**What you have to do:** Print out each entry below in full, exactly as given, excluding pictures.

++++ Data supplied

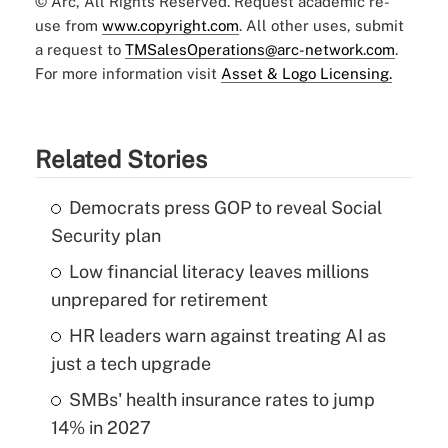
© Arc, All Rights Reserved. Request academic re-
use from
www.copyright.com
. All other uses, submit
a request to
TMSalesOperations@arc-network.com
.
For more information visit
Asset & Logo Licensing.
Related Stories
Democrats press GOP to reveal Social
Security plan
Low financial literacy leaves millions
unprepared for retirement
HR leaders warn against treating AI as
just a tech upgrade
SMBs' health insurance rates to jump
14% in 2027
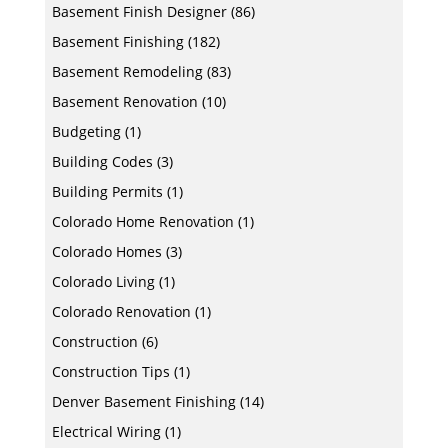
Basement Finish Designer
(86)
Basement Finishing
(182)
Basement Remodeling
(83)
Basement Renovation
(10)
Budgeting
(1)
Building Codes
(3)
Building Permits
(1)
Colorado Home Renovation
(1)
Colorado Homes
(3)
Colorado Living
(1)
Colorado Renovation
(1)
Construction
(6)
Construction Tips
(1)
Denver Basement Finishing
(14)
Electrical Wiring
(1)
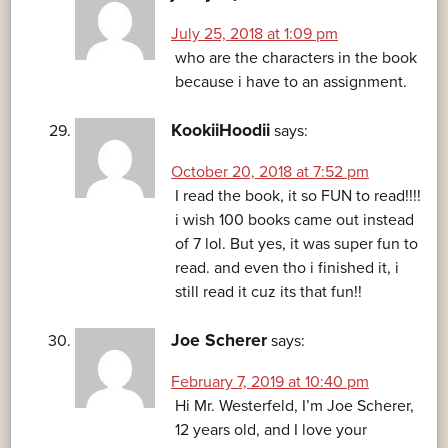
July 25, 2018 at 1:09 pm
who are the characters in the book
because i have to an assignment.
KookiiHoodii
says:
October 20, 2018 at 7:52 pm
I read the book, it so FUN to read!!!!
i wish 100 books came out instead
of 7 lol. But yes, it was super fun to
read. and even tho i finished it, i
still read it cuz its that fun!!
Joe Scherer
says:
February 7, 2019 at 10:40 pm
Hi Mr. Westerfeld, I’m Joe Scherer,
12 years old, and I love your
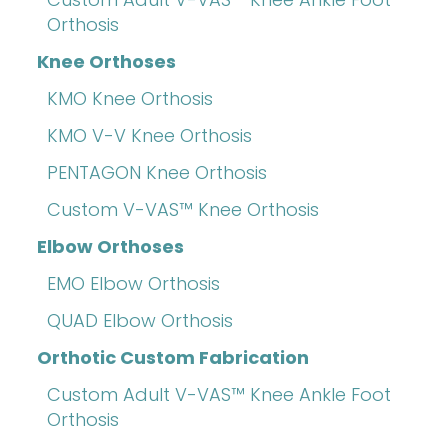
Orthosis
Knee Orthoses
KMO Knee Orthosis
KMO V-V Knee Orthosis
PENTAGON Knee Orthosis
Custom V-VAS™ Knee Orthosis
Elbow Orthoses
EMO Elbow Orthosis
QUAD Elbow Orthosis
Orthotic Custom Fabrication
Custom Adult V-VAS™ Knee Ankle Foot
Orthosis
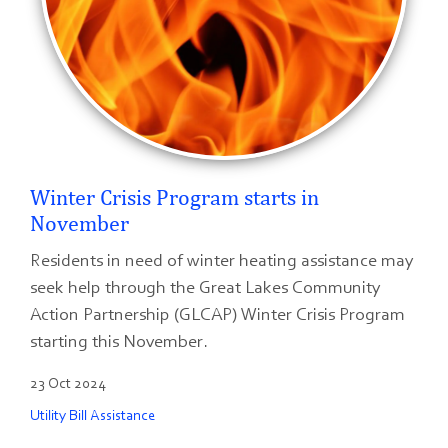
Winter Crisis Program starts in
November
Residents in need of winter heating assistance may
seek help through the Great Lakes Community
Action Partnership (GLCAP) Winter Crisis Program
starting this November.
23 Oct 2024
Utility Bill Assistance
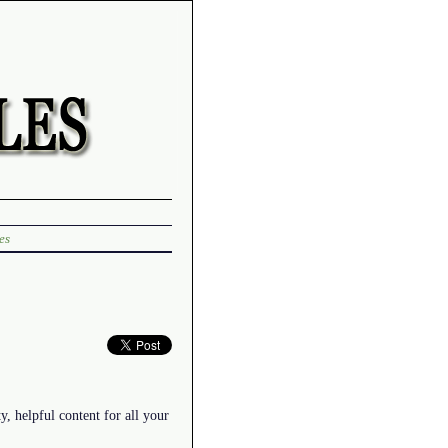
es
y, helpful content for all your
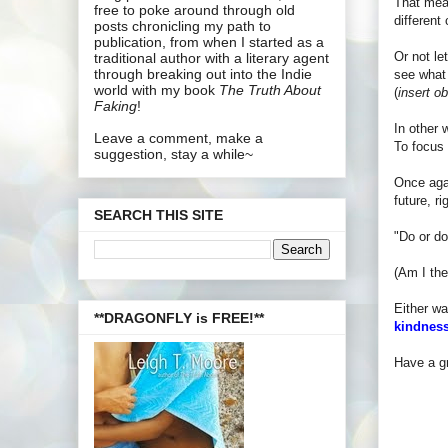
That mean
free to poke around through old
different
posts chronicling my path to
publication, from when I started as a
Or not le
traditional author with a literary agent
through breaking out into the Indie
see what 
world with my book
The Truth About
(
insert o
Faking
!
In other 
Leave a comment, make a
To focus 
suggestion, stay a while~
Once agai
future, r
SEARCH THIS SITE
"Do or do
(Am I the
Either wa
**DRAGONFLY is FREE!**
kindness
Have a gr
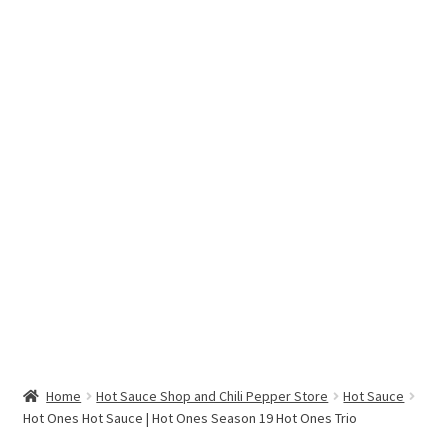
Hottest Chili Pepper in the World
My account
Search results
Home
Hot Sauce Shop and Chili Pepper Store
Hot Sauce
Hot Ones Hot Sauce | Hot Ones Season 19 Hot Ones Trio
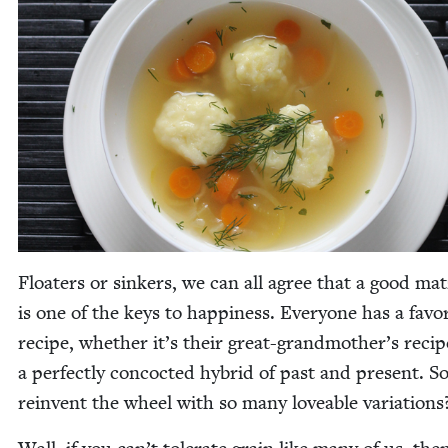
Floaters or sinkers, we can all agree that a good mat­
is one of the keys to hap­pi­ness. Every­one has a favo
recipe, whether it’s their great-grandmother’s recip
a per­fect­ly con­coct­ed hybrid of past and present. 
rein­vent the wheel with so many love­able variations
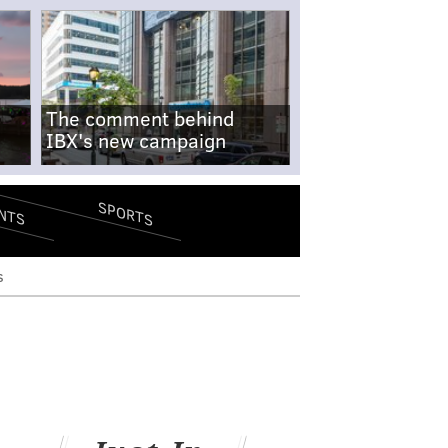
The comment behind
IBX's new campaign
SPORTS
NTS
s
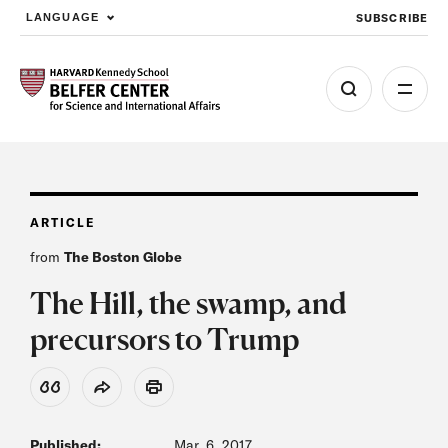
SUBSCRIBE
LANGUAGE
Skip to main content
ARTICLE
from
The Boston Globe
The Hill, the swamp, and
precursors to Trump
View Citation
Share
Print
Published:
Mar. 6, 2017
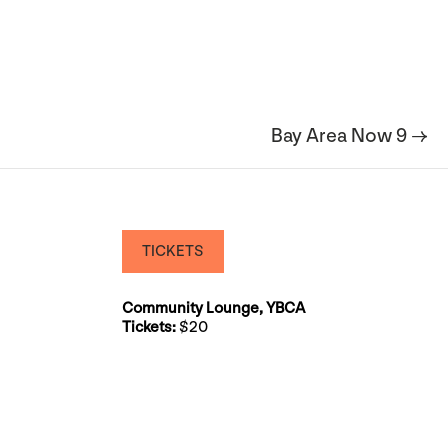
Bay Area Now 9 →
TICKETS
Community Lounge, YBCA
Tickets:
$20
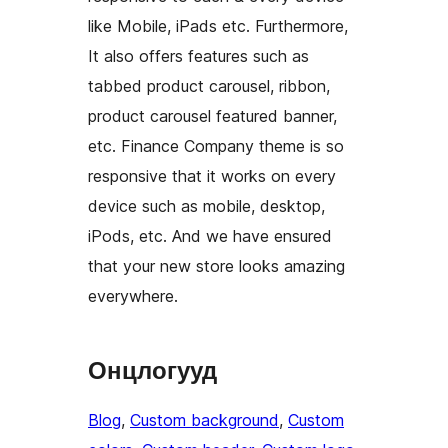
like Mobile, iPads etc. Furthermore,
It also offers features such as
tabbed product carousel, ribbon,
product carousel featured banner,
etc. Finance Company theme is so
responsive that it works on every
device such as mobile, desktop,
iPods, etc. And we have ensured
that your new store looks amazing
everywhere.
Онцлогууд
Blog
, 
Custom background
, 
Custom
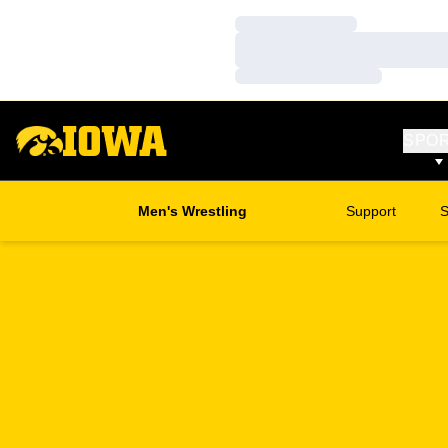
Loading…
Loading…
Loading…
SPO
Men's Wrestling
Support
S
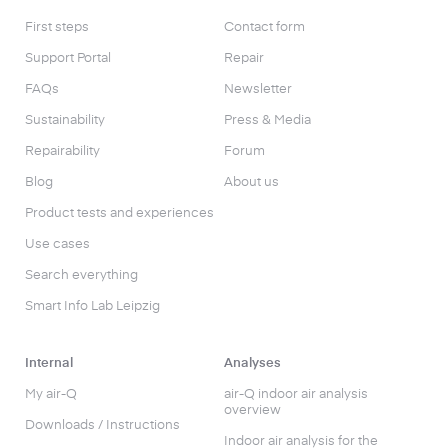
First steps
Contact form
Support Portal
Repair
FAQs
Newsletter
Sustainability
Press & Media
Repairability
Forum
Blog
About us
Product tests and experiences
Use cases
Search everything
Smart Info Lab Leipzig
Internal
Analyses
My air-Q
air-Q indoor air analysis
overview
Downloads / Instructions
Indoor air analysis for the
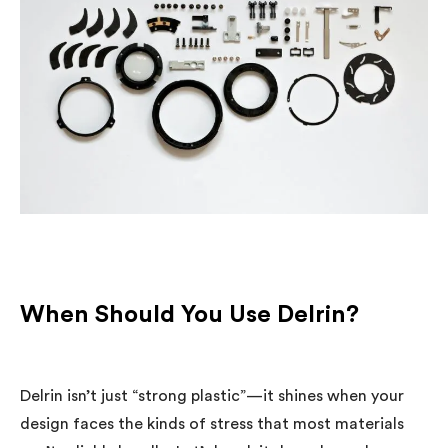
When Should You Use Delrin?
Delrin isn’t just “strong plastic”—it shines when your
design faces the kinds of stress that most materials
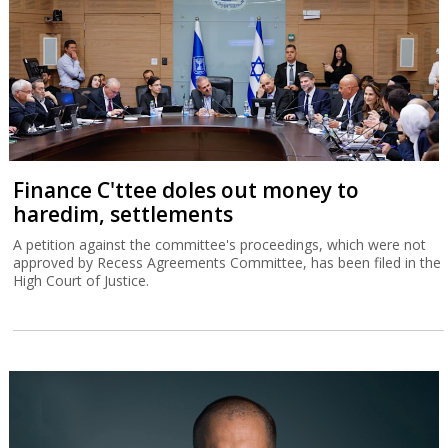
Finance C'ttee doles out money to
haredim, settlements
A petition against the committee's proceedings, which were not
approved by Recess Agreements Committee, has been filed in the
High Court of Justice.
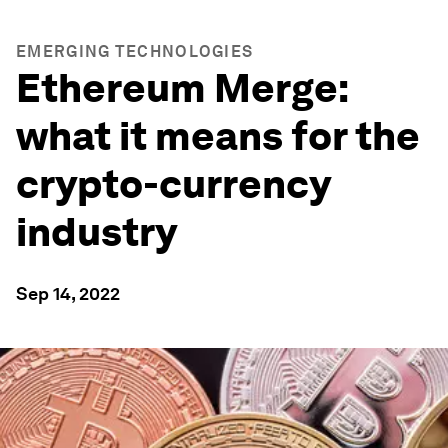
EMERGING TECHNOLOGIES
Ethereum Merge:
what it means for the
crypto-currency
industry
Sep 14, 2022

++++++++

**Exercise result:**
© Arc, All Rights Reserved. Request academic re-
use from
www.copyright.com
. All other uses, submit
a request to
TMSalesOperations@arc-network.com
.
For more information visit
Asset & Logo Licensing.
Related Stories
Democrats press GOP to reveal Social
Security plan
Low financial literacy leaves millions
unprepared for retirement
HR leaders warn against treating AI as
just a tech upgrade
SMBs' health insurance rates to jump
14% in 2027
Basement Finish Designer
(86)
Basement Finishing
(182)
Basement Remodeling
(83)
Basement Renovation
(10)
Budgeting
(1)
Building Codes
(3)
Building Permits
(1)
Colorado Home Renovation
(1)
Colorado Homes
(3)
Colorado Living
(1)
Colorado Renovation
(1)
Construction
(6)
Construction Tips
(1)
Denver Basement Finishing
(14)
Electrical Wiring
(1)
July 25, 2018 at 1:09 pm
who are the characters in the book
because i have to an assignment.
KookiiHoodii
says:
October 20, 2018 at 7:52 pm
I read the book, it so FUN to read!!!!
i wish 100 books came out instead
of 7 lol. But yes, it was super fun to
read. and even tho i finished it, i
still read it cuz its that fun!!
Joe Scherer
says:
February 7, 2019 at 10:40 pm
Hi Mr. Westerfeld, I’m Joe Scherer,
12 years old, and I love your
Orthosis
Knee Orthoses
KMO Knee Orthosis
KMO V-V Knee Orthosis
PENTAGON Knee Orthosis
Custom V-VAS™ Knee Orthosis
Elbow Orthoses
EMO Elbow Orthosis
QUAD Elbow Orthosis
Orthotic Custom Fabrication
Custom Adult V-VAS™ Knee Ankle Foot
Orthosis
Winter Crisis Program starts in
November
Residents in need of winter heating assistance may
seek help through the Great Lakes Community
Action Partnership (GLCAP) Winter Crisis Program
starting this November.
23 Oct 2024
Utility Bill Assistance
es
y, helpful content for all your
That mean
free to poke around through old
different
posts chronicling my path to
publication, from when I started as a
Or not le
traditional author with a literary agent
through breaking out into the Indie
see what 
world with my book
The Truth About
(
insert o
Faking
!
In other 
Leave a comment, make a
To focus 
suggestion, stay a while~
Once agai
future, r
SEARCH THIS SITE
"Do or do
(Am I the
Either wa
**DRAGONFLY is FREE!**
kindness
Have a gr
Hottest Chili Pepper in the World
My account
Search results
Home
Hot Sauce Shop and Chili Pepper Store
Hot Sauce
Hot Ones Hot Sauce | Hot Ones Season 19 Hot Ones Trio
Floaters or sinkers, we can all agree that a good mat­
is one of the keys to hap­pi­ness. Every­one has a favo
recipe, whether it’s their great-grandmother’s recip
a per­fect­ly con­coct­ed hybrid of past and present. 
rein­vent the wheel with so many love­able variations
The comment behind
IBX's new campaign
SPORTS
NTS
s
SUBSCRIBE
LANGUAGE
Skip to main content
ARTICLE
from
The Boston Globe
The Hill, the swamp, and
precursors to Trump
View Citation
Share
Print
Published:
Mar. 6, 2017
Bay Area Now 9 →
TICKETS
Community Lounge, YBCA
Tickets:
$20
like Mobile, iPads etc. Furthermore,
It also offers features such as
tabbed product carousel, ribbon,
product carousel featured banner,
etc. Finance Company theme is so
responsive that it works on every
device such as mobile, desktop,
iPods, etc. And we have ensured
that your new store looks amazing
everywhere.
Онцлогууд
Blog
, 
Custom background
, 
Custom
Loading…
Loading…
Loading…
SPO
Men's Wrestling
Support
S
First steps
Contact form
Support Portal
Repair
FAQs
Newsletter
Sustainability
Press & Media
Repairability
Forum
Blog
About us
Product tests and experiences
Use cases
Search everything
Smart Info Lab Leipzig
Internal
Analyses
My air-Q
air-Q indoor air analysis
overview
Downloads / Instructions
Indoor air analysis for the
When Should You Use Delrin?
Delrin isn’t just “strong plastic”—it shines when your
design faces the kinds of stress that most materials
Finance C'ttee doles out money to
haredim, settlements
A petition against the committee's proceedings, which were not
approved by Recess Agreements Committee, has been filed in the
High Court of Justice.
EMERGING TECHNOLOGIES
Ethereum Merge:
what it means for the
crypto-currency
industry
Sep 14, 2022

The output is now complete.